More than a Quarter of Households with Children in Georgia Can’t Afford Enough FoodPrint This Post
According to a new report by the Food Research and Action Center (FRAC), Georgia has the nation’s 16th highest rate of households with food hardship.
FRAC looked at rates of households with and without children in all states answering “yes” over the course of a year to the question, “Were there times over the past year when you did not have enough money to buy food that you or your family needed?”
26.8 percent of Georgia households with children answered yes.
The Atlanta-Sandy Springs-Marietta Metropolitan Statistical Area was the 31st highest metro area in the nation with 26.4 percent for households with children. Georgia’s 4th Congressional District was the 37th highest congressional district with food hardship (32.6 percent) in households with children.

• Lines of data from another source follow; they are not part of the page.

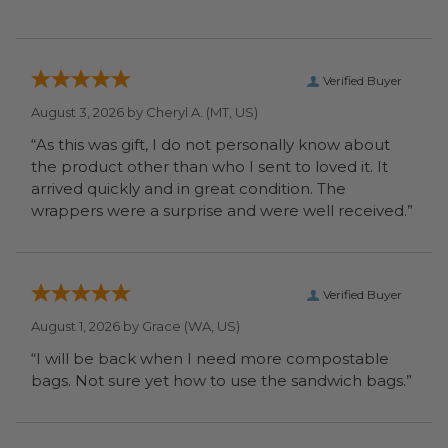
Verified Buyer
August 3, 2026 by
Cheryl A.
(MT, US)
“As this was gift, I do not personally know about
the product other than who I sent to loved it. It
arrived quickly and in great condition. The
wrappers were a surprise and were well received.”
Verified Buyer
August 1, 2026 by
Grace
(WA, US)
“I will be back when I need more compostable
bags. Not sure yet how to use the sandwich bags.”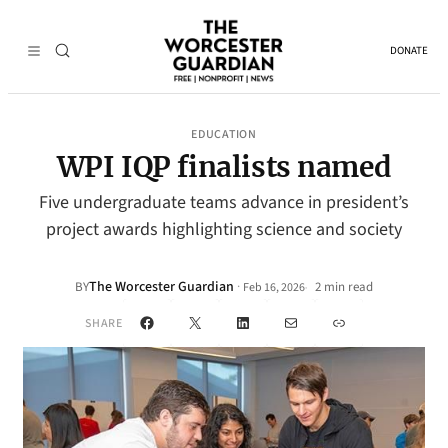
DONATE
EDUCATION
WPI IQP finalists named
Five undergraduate teams advance in president’s
project awards highlighting science and society
The Worcester Guardian
·
BY
2 min read
Feb 16, 2026
•
Facebook
X
LinkedIn
Mail
Link
SHARE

FRAC President Jim Weill said because so many households are struggling with hunger or food insecurity, this is not the time to make our safety net weaker. He said weakening key safety net programs will make hunger and malnutrition more common and deeper, increase fiscal deficits, further weaken the economy, and increase human suffering.
The data in this report show that states, cities, counties and school districts have to do a much better job using federally funded anti-hunger programs to reduce hunger. According to FRAC, reaching more people with these programs would translate to less hunger, healthier children, more federal dollars flowing into the state, more economic growth, and more jobs.
FRAC is a national organization working for more effective public and private policies to eradicate domestic hunger and under-nutrition. The rates are based on data through 2010.